What the exercise asks — After locating "zakaz@ledem.su", return its line and all lines that follow through the end of the listing below, exactly; leave out pictures.
*** Records supplied ***
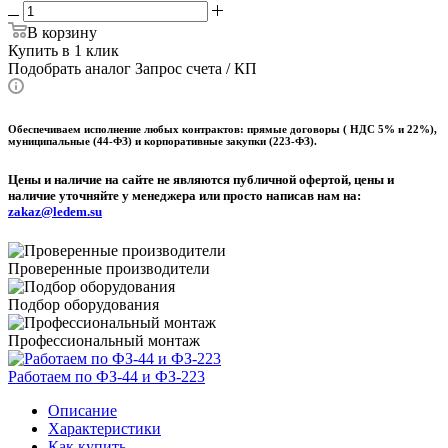
В корзину
Купить в 1 клик
Подобрать аналог
Запрос счета / КП
Обеспечиваем исполнение любых контрактов: прямые договоры ( НДС 5% и 22%),
муниципальные (44-ФЗ) и корпоративные закупки (223-ФЗ).
Цены и наличие на сайте не являются публичной офертой, цены и
наличие уточняйте у менеджера или просто написав нам на:
zakaz@ledem.su
Проверенные производители
Подбор оборудования
Профессиональный монтаж
Работаем по ФЗ-44 и ФЗ-223
Описание
Характеристики
Как купить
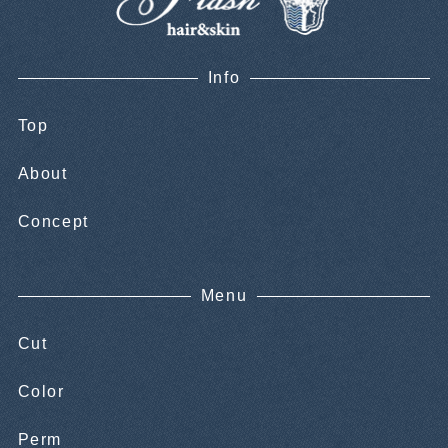
Info
Top
About
Concept
Menu
Cut
Color
Perm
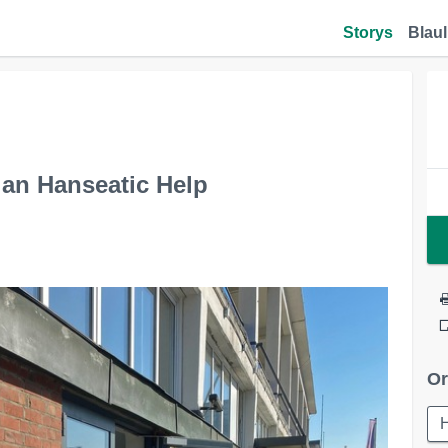
Storys
Blaul
e an Hanseatic Help
Or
***
Solution —
zakaz@ledem.su
Проверенные производители
Подбор оборудования
Профессиональный монтаж
Работаем по ФЗ-44 и ФЗ-223
Описание
Характеристики
Как купить
Info
Top
About
Concept
Menu
Cut
Color
Perm
Storys
Blaul
e an Hanseatic Help
Or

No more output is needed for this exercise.